Provided data:

►

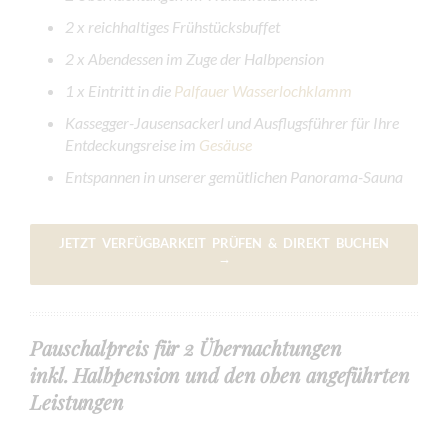
2 x reichhaltiges Frühstücksbuffet
2 x Abendessen im Zuge der Halbpension
1 x Eintritt in die
Palfauer Wasserlochklamm
Kassegger-Jausensackerl und Ausflugsführer für Ihre
Entdeckungsreise im
Gesäuse
Entspannen in unserer gemütlichen Panorama-Sauna
JETZT VERFÜGBARKEIT PRÜFEN & DIREKT BUCHEN
→
Pauschalpreis für 2 Übernachtungen
inkl. Halbpension und den oben angeführten
Leistungen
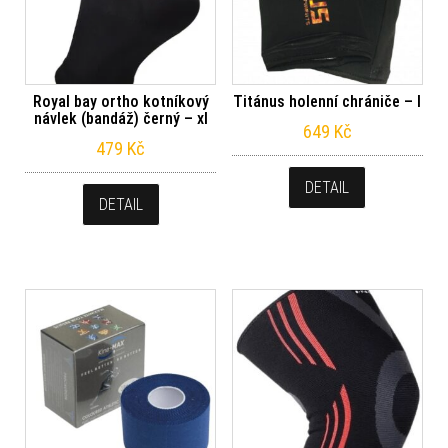
Royal bay ortho kotníkový
Titánus holenní chrániče – l
návlek (bandáž) černý – xl
649
Kč
479
Kč
DETAIL
DETAIL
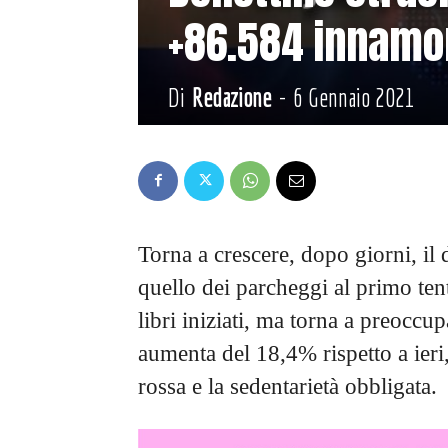
+86.584 innamor
Di
Redazione
-
6 Gennaio 2021
Torna a crescere, dopo giorni, il
quello dei parcheggi al primo te
libri iniziati, ma torna a preoccup
aumenta del 18,4% rispetto a ieri
rossa e la sedentarietà obbligata.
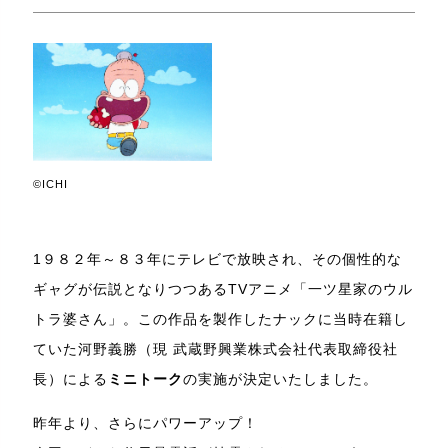
©ICHI
1９８２年～８３年にテレビで放映され、その個性的な
ギャグが伝説となりつつあるTVアニメ「一ツ星家のウル
トラ婆さん」。この作品を製作したナックに当時在籍し
ていた河野義勝（現 武蔵野興業株式会社代表取締役社
長）による
ミニトーク
の実施が決定いたしました。
昨年より、さらにパワーアップ！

◄

Activity:
With the pictures left out, transcribe exactly the lines from the line holding "rossa e la sedentarietà obbligata." through the closing line of the entries.

Answer to the problem:
rossa e la sedentarietà obbligata.
©ICHI
1９８２年～８３年にテレビで放映され、その個性的な
ギャグが伝説となりつつあるTVアニメ「一ツ星家のウル
トラ婆さん」。この作品を製作したナックに当時在籍し
ていた河野義勝（現 武蔵野興業株式会社代表取締役社
長）による
ミニトーク
の実施が決定いたしました。
昨年より、さらにパワーアップ！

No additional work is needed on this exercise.